→ Goal of the exercise
In the data below, the answer is the run of lines from the line containing "Ağustos 2024" through the line containing "zapobiegając naliczaniu dodatkowego", both included; print it exactly and nothing else.

=== Begin Enclosure ===

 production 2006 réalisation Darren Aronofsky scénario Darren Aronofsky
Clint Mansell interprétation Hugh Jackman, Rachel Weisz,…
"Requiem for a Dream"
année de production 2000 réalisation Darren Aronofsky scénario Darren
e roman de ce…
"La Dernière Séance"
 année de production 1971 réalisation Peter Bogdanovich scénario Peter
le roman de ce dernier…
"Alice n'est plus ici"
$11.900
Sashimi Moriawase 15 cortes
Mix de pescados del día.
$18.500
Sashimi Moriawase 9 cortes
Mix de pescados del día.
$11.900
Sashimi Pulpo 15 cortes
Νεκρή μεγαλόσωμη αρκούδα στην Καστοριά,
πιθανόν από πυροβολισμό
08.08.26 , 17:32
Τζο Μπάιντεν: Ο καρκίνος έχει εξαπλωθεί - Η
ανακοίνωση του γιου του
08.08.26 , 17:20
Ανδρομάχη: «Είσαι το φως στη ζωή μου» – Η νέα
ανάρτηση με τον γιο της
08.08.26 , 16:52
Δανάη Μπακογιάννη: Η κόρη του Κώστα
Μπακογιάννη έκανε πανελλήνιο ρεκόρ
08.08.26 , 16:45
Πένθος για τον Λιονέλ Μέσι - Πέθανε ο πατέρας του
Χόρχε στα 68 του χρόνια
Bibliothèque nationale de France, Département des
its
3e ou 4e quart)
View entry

=== End Enclosure ===
=== Begin Enclosure ===

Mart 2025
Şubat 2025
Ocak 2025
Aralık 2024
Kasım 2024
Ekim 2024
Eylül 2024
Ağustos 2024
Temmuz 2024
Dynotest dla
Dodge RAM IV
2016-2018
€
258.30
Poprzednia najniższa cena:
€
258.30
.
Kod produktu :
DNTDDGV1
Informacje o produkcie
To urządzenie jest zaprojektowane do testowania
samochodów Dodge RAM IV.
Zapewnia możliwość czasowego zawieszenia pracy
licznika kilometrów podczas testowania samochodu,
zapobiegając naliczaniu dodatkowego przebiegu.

=== End Enclosure ===

→ Exercise result
Ağustos 2024
Temmuz 2024
Dynotest dla
Dodge RAM IV
2016-2018
€
258.30
Poprzednia najniższa cena:
€
258.30
.
Kod produktu :
DNTDDGV1
Informacje o produkcie
To urządzenie jest zaprojektowane do testowania
samochodów Dodge RAM IV.
Zapewnia możliwość czasowego zawieszenia pracy
licznika kilometrów podczas testowania samochodu,
zapobiegając naliczaniu dodatkowego przebiegu.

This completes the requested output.